Search code examples
scalaapache-kafkaspark-streamingoffset

"object Assign in package kafka010 cannot be accessed " facing issue during kafka ofset mgt


Environment: Kafka 10, Spark2.1

I am trying to store Kakfa offset external storage. After going through Apache Spark web site,and some online research, I was able to write following code. Now getting error-

"Error:(190, 7) object Assign in package kafka010 cannot be accessed in package org.apache.spark.streaming.kafka010
  Assign[String, String](fromOffsets.keys.toList, kafkaParams, fromOffsets)"

My code:

import com.typesafe.config.{ConfigFactory, ConfigValueFactory}
           import org.apache.kafka.clients.consumer.{ConsumerRecord, KafkaConsumer}
           import org.apache.kafka.common.TopicPartition
           import org.apache.spark.{SparkConf, SparkContext, TaskContext}
           import org.apache.spark.rdd.RDD
           import org.apache.spark.sql.{Row, SparkSession}
           import org.apache.spark.streaming.dstream.InputDStream
           import org.apache.spark.streaming.kafka010._
           import org.apache.spark.streaming.{Seconds, StreamingContext}
           import org.apache.spark.sql.functions._
           import org.apache.spark.sql.types.{StringType, StructField, StructType}

           object offTest {
             def main(args: Array[String]) {

           val Array(impalaHost, brokers, topics, consumerGroupId, ssl, truststoreLocation, truststorePassword, wInterval) = args

               val sparkSession = SparkSession.builder
                 .config("spark.hadoop.parquet.enable.summary-metadata", "false")
                 .enableHiveSupport()
                 .getOrCreate

               val ssc = new StreamingContext(sparkSession.sparkContext, Seconds(wInterval.toInt))

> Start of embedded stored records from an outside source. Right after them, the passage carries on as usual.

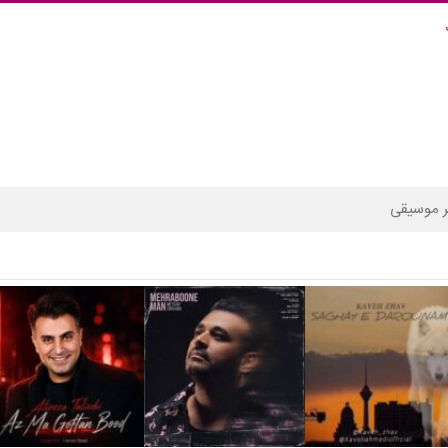
 موسیقی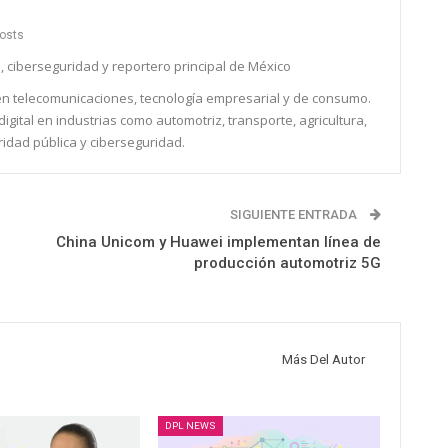
osts
, ciberseguridad y reportero principal de México
 en telecomunicaciones, tecnología empresarial y de consumo.
igital en industrias como automotriz, transporte, agricultura,
ridad pública y ciberseguridad.
SIGUIENTE ENTRADA
China Unicom y Huawei implementan línea de
producción automotriz 5G
Más Del Autor
DPL NEWS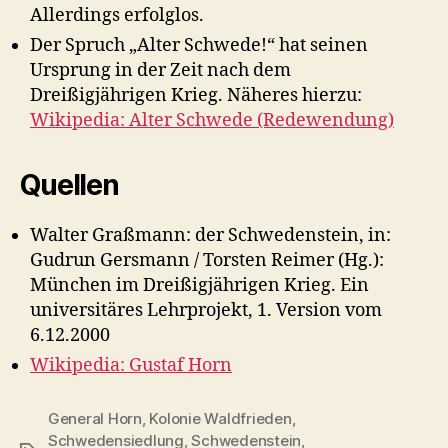
Allerdings erfolglos.
Der Spruch „Alter Schwede!“ hat seinen
Ursprung in der Zeit nach dem
Dreißigjährigen Krieg. Näheres hierzu:
Wikipedia: Alter Schwede (Redewendung)
Quellen
Walter Graßmann: der Schwedenstein, in:
Gudrun Gersmann / Torsten Reimer (Hg.):
München im Dreißigjährigen Krieg. Ein
universitäres Lehrprojekt, 1. Version vom
6.12.2000
Wikipedia: Gustaf Horn
General Horn
,
Kolonie Waldfrieden
,
Schwedensiedlung
,
Schwedenstein
,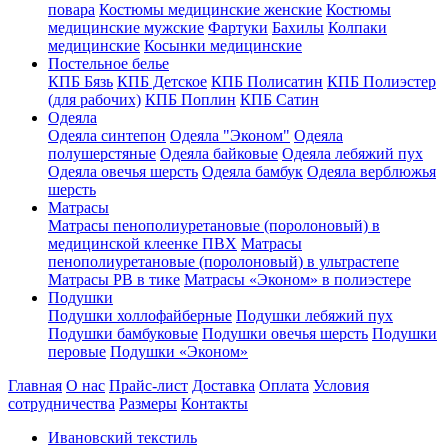
повара
Костюмы медицинские женские
Костюмы
медицинские мужские
Фартуки
Бахилы
Колпаки
медицинские
Косынки медицинские
Постельное белье
КПБ Бязь
КПБ Детское
КПБ Полисатин
КПБ Полиэстер
(для рабочих)
КПБ Поплин
КПБ Сатин
Одеяла
Одеяла синтепон
Одеяла "Эконом"
Одеяла
полушерстяные
Одеяла байковые
Одеяла лебяжий пух
Одеяла овечья шерсть
Одеяла бамбук
Одеяла верблюжья
шерсть
Матрасы
Матрасы пенополиуретановые (поролоновый) в
медицинской клеенке ПВХ
Матрасы
пенополиуретановые (поролоновый) в ультрастепе
Матрасы РВ в тике
Матрасы «Эконом» в полиэстере
Подушки
Подушки холлофайберные
Подушки лебяжий пух
Подушки бамбуковые
Подушки овечья шерсть
Подушки
перовые
Подушки «Эконом»
Главная
О нас
Прайс-лист
Доставка
Оплата
Условия
сотрудничества
Размеры
Контакты
Ивановский текстиль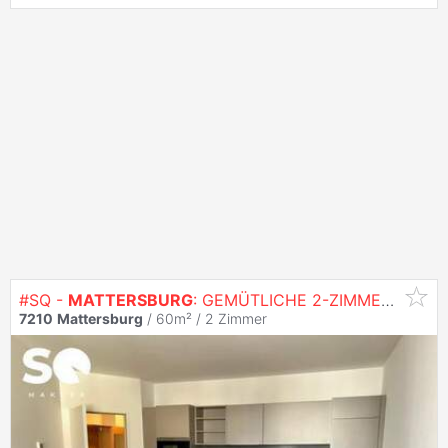
#SQ -
MATTERSBURG
: GEMÜTLICHE 2-ZIMMERWOHNUNG ZU
7210
Mattersburg
/ 60m² /
2 Zimmer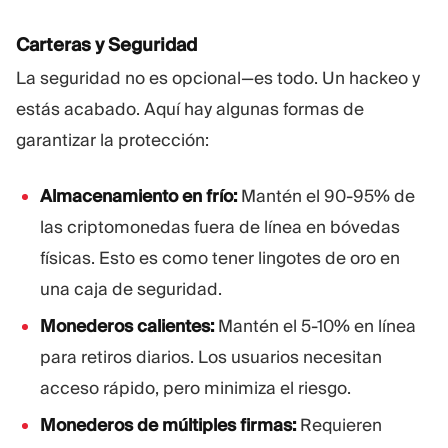
Carteras y Seguridad
La seguridad no es opcional—es todo. Un hackeo y
estás acabado. Aquí hay algunas formas de
garantizar la protección:
Almacenamiento en frío:
Mantén el 90-95% de
las criptomonedas fuera de línea en bóvedas
físicas. Esto es como tener lingotes de oro en
una caja de seguridad.
Monederos calientes:
Mantén el 5-10% en línea
para retiros diarios. Los usuarios necesitan
acceso rápido, pero minimiza el riesgo.
Monederos de múltiples firmas:
Requieren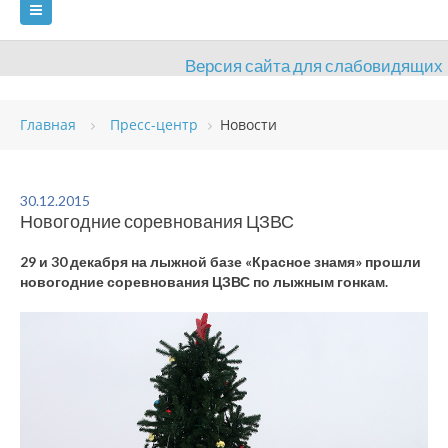
Версия сайта для слабовидящих
ГЛАВНАЯ
Главная
Пресс-центр
Новости
СВЕДЕНИЯ ОБ ОБРАЗОВАТЕЛЬНОЙ ОРГАНИЗАЦИИ
ВИДЫ СПОРТА
АНТИДОПИНГ
РАСПИСАНИЯ
30.12.2015
Новогодние соревнования ЦЗВС
ОБЪЕКТЫ
ДОКУМЕНТЫ
ПРЕСС-ЦЕНТР
29 и 30 декабря на лыжной базе «Красное знамя» прошли
ОЦЕНКА КАЧЕСТВА ОБРАЗОВАНИЯ
ВАКАНСИИ
новогодние соревнования ЦЗВС по лыжным гонкам.
ПЛАТНЫЕ УСЛУГИ
КОНТАКТЫ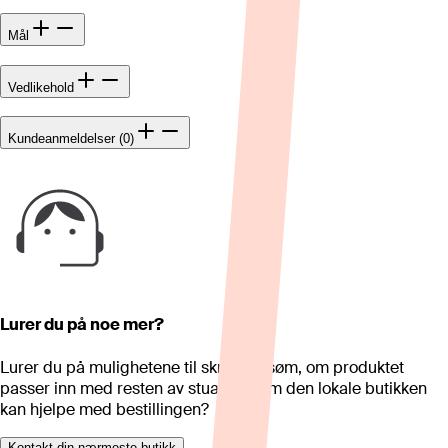
Mål
Vedlikehold
Kundeanmeldelser (0)
Lurer du på noe mer?
Lurer du på mulighetene til skreddersøm, om produktet
passer inn med resten av stua eller om den lokale butikken
kan hjelpe med bestillingen?
Kontakt din nærmeste butikk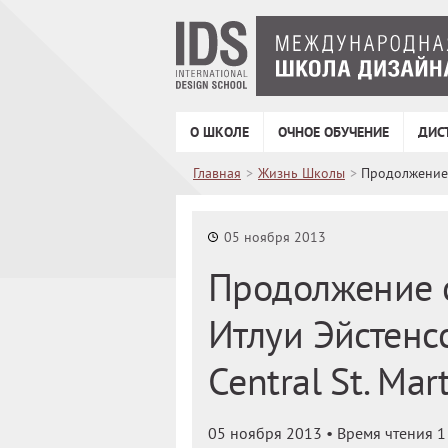
О ШКОЛЕ
ОЧНОЕ ОБУЧЕНИЕ
ДИС
Главная
>
Жизнь Школы
>
Продолжение с
05 ноября 2013
Продолжение с
Итлуи Эйстенс
Central St. Mart
05 ноября 2013
• Время чтения 1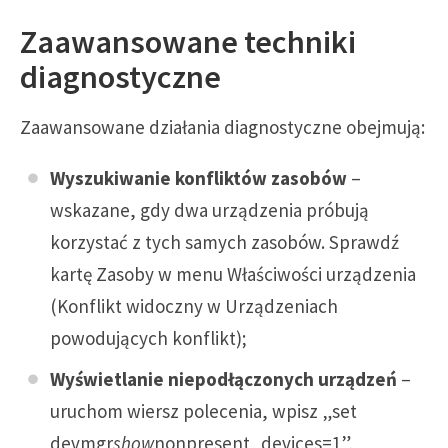
Zaawansowane techniki
diagnostyczne
Zaawansowane działania diagnostyczne obejmują:
Wyszukiwanie konfliktów zasobów
–
wskazane, gdy dwa urządzenia próbują
korzystać z tych samych zasobów. Sprawdź
kartę Zasoby w menu Właściwości urządzenia
(Konflikt widoczny w Urządzeniach
powodujących konflikt);
Wyświetlanie niepodłączonych urządzeń
–
uruchom wiersz polecenia, wpisz „set
devmgr
show
nonpresent_devices=1”,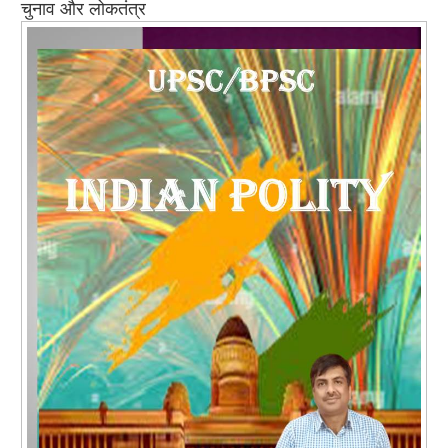
चुनाव और लोकतंत्र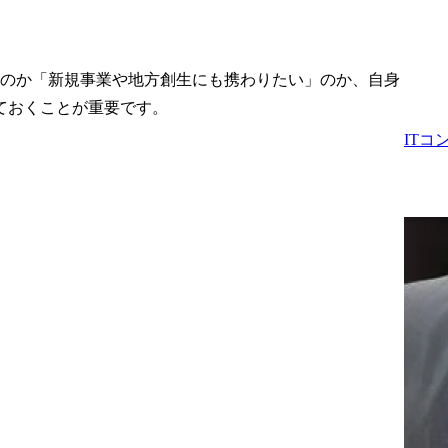
」のか「新規事業や地方創生にも携わりたい」のか、自身
ておくことが重要です。
IT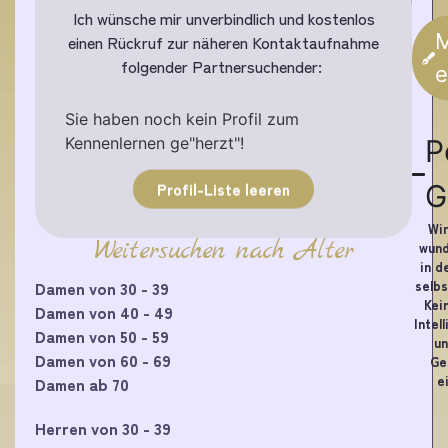
Ich wünsche mir unverbindlich und kostenlos
M
einen Rückruf zur näheren Kontaktaufnahme
folgender Partnersuchender:
e
Sie haben noch kein Profil zum
Kennenlernen ge"herzt"!
P
Profil-Liste leeren
G
Wir
Weitersuchen nach Alter
wund
in d
selbs
Damen von 30 - 39
Kei
Damen von 40 - 49
Intel
Damen von 50 - 59
un
Damen von 60 - 69
Ge
e
Damen ab 70
Herren von 30 - 39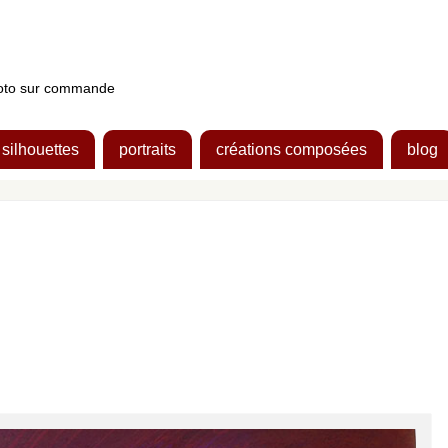
photo sur commande
silhouettes
portraits
créations composées
blog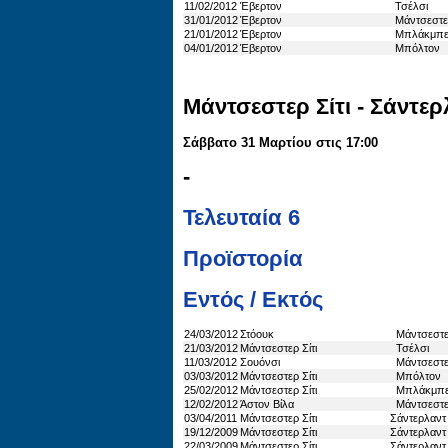
11/02/2012
Έβερτον
Τσέλσι
31/01/2012
Έβερτον
Μάντσεστερ
21/01/2012
Έβερτον
Μπλάκμπε
04/01/2012
Έβερτον
Μπόλτον
Μάντσεστερ Σίτι - Σάντερ
Σάββατο 31 Μαρτίου στις 17:00
-
Τελευταία 6
Προϊστορία
Εντός / Εκτός
24/03/2012
Στόουκ
Μάντσεστερ
21/03/2012
Μάντσεστερ Σίτι
Τσέλσι
11/03/2012
Σουόνσι
Μάντσεστερ
03/03/2012
Μάντσεστερ Σίτι
Μπόλτον
25/02/2012
Μάντσεστερ Σίτι
Μπλάκμπ
12/02/2012
Άστον Βίλα
Μάντσεστερ
03/04/2011
Μάντσεστερ Σίτι
Σάντερλαντ
19/12/2009
Μάντσεστερ Σίτι
Σάντερλαντ
22/03/2009
Μάντσεστερ Σίτι
Σάντερλαντ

               val isUsingSsl = ssl.toBoolean

               // Create direct kafka stream with brokers and topics
               val topicsSet = topics.split(",").toSet
               val commonParams = Map[String, Object](
                 "bootstrap.servers" -> brokers,
                 "security.protocol" -> (if (isUsingSsl) "SASL_SSL" else "SASL_PLAINTEXT"),
                 "sasl.kerberos.service.name" -> "kafka",
                 "auto.offset.reset" -> "latest",
                 "key.deserializer" -> "org.apache.kafka.common.serialization.StringDeserializer",
                 "value.deserializer" -> "org.apache.kafka.common.serialization.StringDeserializer",
                 "group.id" -> consumerGroupId,
                 "enable.auto.commit" -> (false: java.lang.Boolean)
               )

               val additionalSslParams = if (isUsingSsl) {
                 Map(
                   "ssl.truststore.location" -> truststoreLocation,
                   "ssl.truststore.password" -> truststorePassword
                 )
               } else {
                 Map.empty
               }

               val kafkaParams = commonParams ++ additionalSslParams
               val fromOffsets= Map[Object,Long](new TopicPartition(topics, 4) -> 4807048129L)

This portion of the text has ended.